When I was 28, I found an exciting girl, but I couldn't keep up with her. She rushed from one thing to another, never settling on anything. She did mad impetuous things and made me miserable as often as happy.. She was great fun initially and very energetic, but direction-less.

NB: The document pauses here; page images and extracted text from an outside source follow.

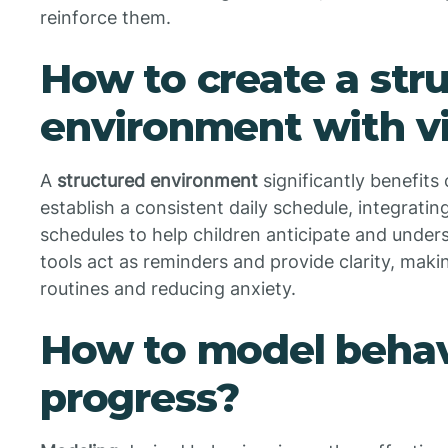
reinforce them.
How to create a str
environment with vi
A
structured environment
significantly benefits
establish a consistent daily schedule, integratin
schedules to help children anticipate and underst
tools act as reminders and provide clarity, making
routines and reducing anxiety.
How to model behav
progress?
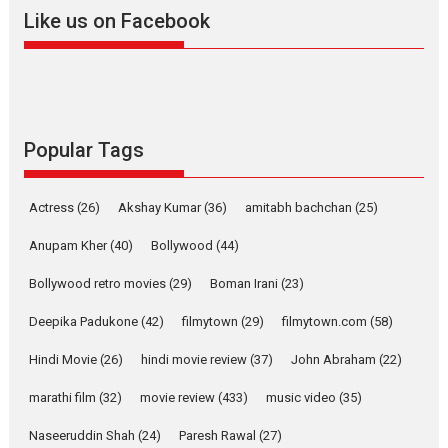
2026
A
Action
Movie Reviews
Movies
Movies A-Z #
Like us on Facebook
Harish Sharma’s ‘A Man of
Compassion – Bhikkhu
Sanghasena’ premier
evokes emotions
Tears and applause at the premiere of Harish...
Popular Tags
Film Festivals
Latest News
Top Stories
Welcome to the Jungle –
Actress
(26)
Akshay Kumar
(36)
amitabh bachchan
(25)
movie review
Anupam Kher
(40)
Bollywood
(44)
Riding on the huge success of
Welcome (2007)...
Bollywood retro movies
(29)
Boman Irani
(23)
2026
Comedy
Movie Reviews
Movies
Movies A-Z #
W
Deepika Padukone
(42)
filmytown
(29)
filmytown.com
(58)
‘Gudgudi’ is about Finding
Joy Behind the Mask –
Hindi Movie
(26)
hindi movie review
(37)
John Abraham
(22)
says director Manisha
marathi film
(32)
movie review
(433)
music video
(35)
Makwana
Applause echoed across the fully packed NFDC auditorium...
Naseeruddin Shah
(24)
Paresh Rawal
(27)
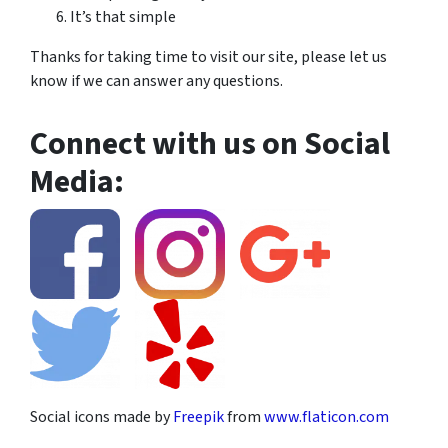
It’s that simple
Thanks for taking time to visit our site, please let us
know if we can answer any questions.
Connect with us on Social
Media:
Social icons made by
Freepik
from
www.flaticon.com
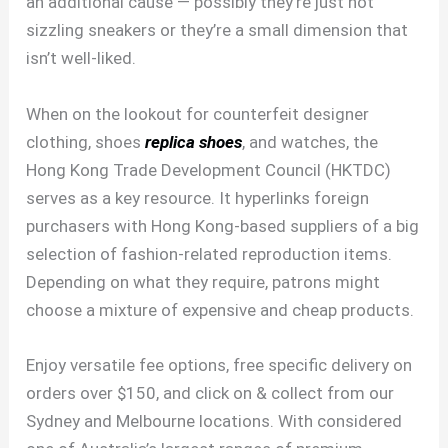
an additional cause — possibly they’re just not
sizzling sneakers or they’re a small dimension that
isn’t well-liked.
When on the lookout for counterfeit designer
clothing, shoes
replica shoes
, and watches, the
Hong Kong Trade Development Council (HKTDC)
serves as a key resource. It hyperlinks foreign
purchasers with Hong Kong-based suppliers of a big
selection of fashion-related reproduction items.
Depending on what they require, patrons might
choose a mixture of expensive and cheap products.
Enjoy versatile fee options, free specific delivery on
orders over $150, and click on & collect from our
Sydney and Melbourne locations. With considered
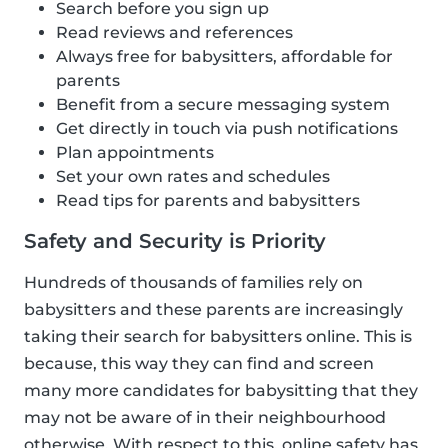
Search before you sign up
Read reviews and references
Always free for babysitters, affordable for
parents
Benefit from a secure messaging system
Get directly in touch via push notifications
Plan appointments
Set your own rates and schedules
Read tips for parents and babysitters
Safety and Security is Priority
Hundreds of thousands of families rely on
babysitters and these parents are increasingly
taking their search for babysitters online. This is
because, this way they can find and screen
many more candidates for babysitting that they
may not be aware of in their neighbourhood
otherwise. With respect to this, online safety has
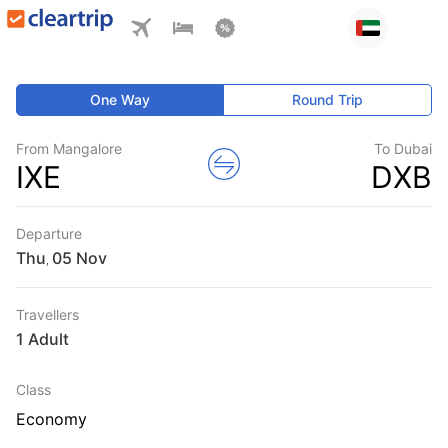
One Way
Round Trip
From Mangalore
To Dubai
IXE
DXB
Departure
Thu
,
Travellers
1 Adult
Class
Economy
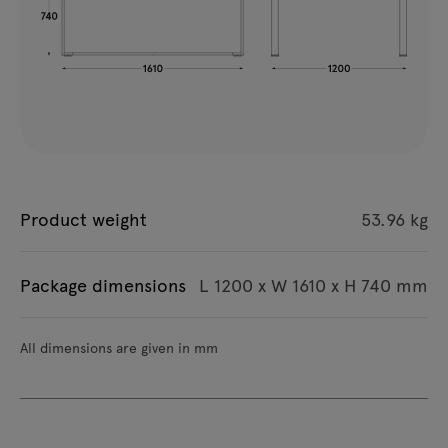
Product weight
53.96 kg
Package dimensions
L 1200 x W 1610 x H 740 mm
All dimensions are given in mm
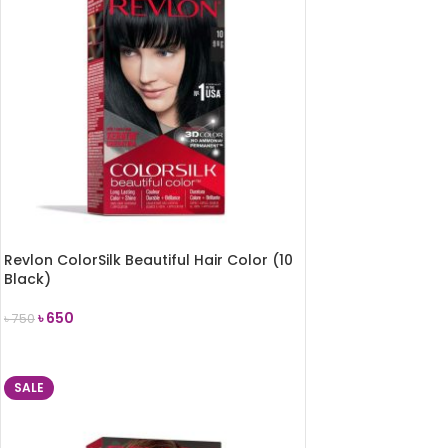
Revlon ColorSilk Beautiful Hair Color (10
Black)
৳
650
৳
750
ADD TO CART
SALE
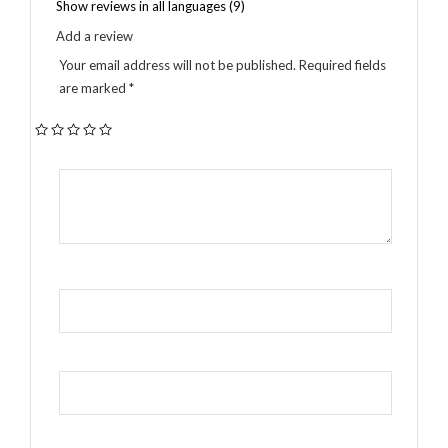
Show reviews in all languages (9)
Add a review
Your email address will not be published.
Required fields
are marked
*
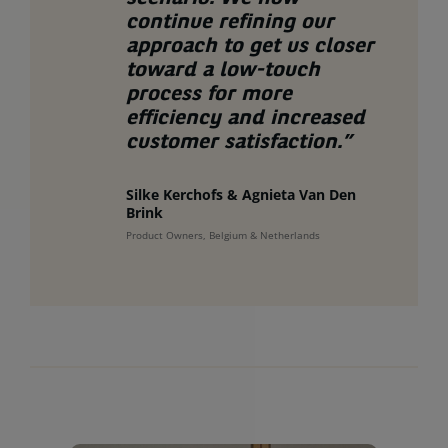
continue refining our
approach to get us closer
toward a low-touch
process for more
efficiency and increased
customer satisfaction.”
Silke Kerchofs & Agnieta Van Den
Brink
Product Owners, Belgium & Netherlands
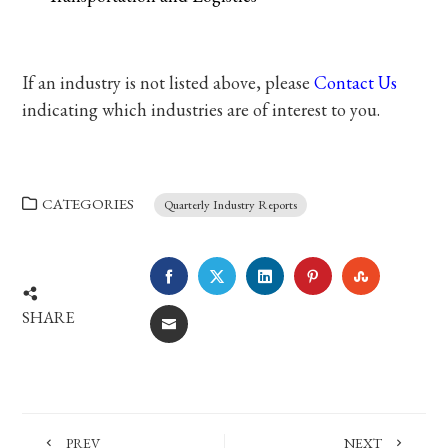
If an industry is not listed above, please
Contact Us
indicating which industries are of interest to you.
CATEGORIES
Quarterly Industry Reports
FACEBOOK
TWITTER
LINKEDIN
PINTEREST
STUMBLE
SHARE
EMAIL
PREV
NEXT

So I decided to find a girl with some real ambition.

When I turned 30, I found a smart ambitious girl with her feet planted firmly on the ground, so I married her.


She was so ambitious that she divorced me and took everything I owned.

Now, I am older and wiser; and looking for a girl with big tits.

Elizabeth2469049

Elizabeth2469049 Report 22 May 2013 11:49

AMAZING, SIMPLE HOME REMEDIES:

1. AVOID CUTTING YOURSELF WHEN SLICING VEGETABLES BY GETTING SOMEONE ELSE TO HOLD THE VEGETABLES WHILE YOU CHOP.

2. AVOID ARGUMENTS WITH THE FEMALES ABOUT LIFTING THE TOILET SEAT BY USING THE SINK.

3. FOR HIGH BLOOD PRESSURE SUFFERERS ~ SIMPLY CUT YOURSELF AND BLEED FOR A FEW MINUTES, THUS REDUCING THE PRESSURE ON YOUR VEINS. REMEMBER TO USE A TIMER.

4. A MOUSE TRAP PLACED ON TOP OF YOUR ALARM CLOCK WILL PREVENT YOU FROM ROLLING OVER AND GOING BACK TO SLEEP AFTER YOU HIT THE SNOOZE BUTTON.

5. IF YOU HAVE A BAD COUGH, TAKE A LARGE DOSE OF LAXATIVES. THEN YOU'LL BE AFRAID TO COUGH.

6. YOU NEED ONLY TWO TOOLS IN LIFE - WD-40 AND DUCT TAPE. IF IT DOESN'T MOVE AND SHOULD, USE THE WD-40. IF IT SHOULDN'T MOVE AND DOES, USE THE DUCT TAPE.

7. IF YOU CAN'T FIX IT WITH A HAMMER, YOU'VE GOT AN ELECTRICAL PROBLEM.

THOUGHT for the day:

SOME PEOPLE ARE LIKE SLINKIES - NOT REALLY GOOD FOR ANYTHING BUT THEY BRING A SMILE TO YOUR FACE WHEN THEY'RE PUSHED DOWN THE STAIRS


Edit: I don't think I know what a slinky is

Greenfingers

Greenfingers Report 25 May 2013 19:39

A slinky is literally a coil toy that when put on stairs makes its way down

Bobtanian

Bobtanian Report 26 May 2013 00:05

Irene turned up for the fancy dress ball.....stark naked!!
the doorman refused her entry saying,
you cant come in like that you havent a costume!!
you have have a theme or something...........
so she borrowed a pair of black gloves and a pair of black shoes, and said.............thats it then.........i'm the five of spades!!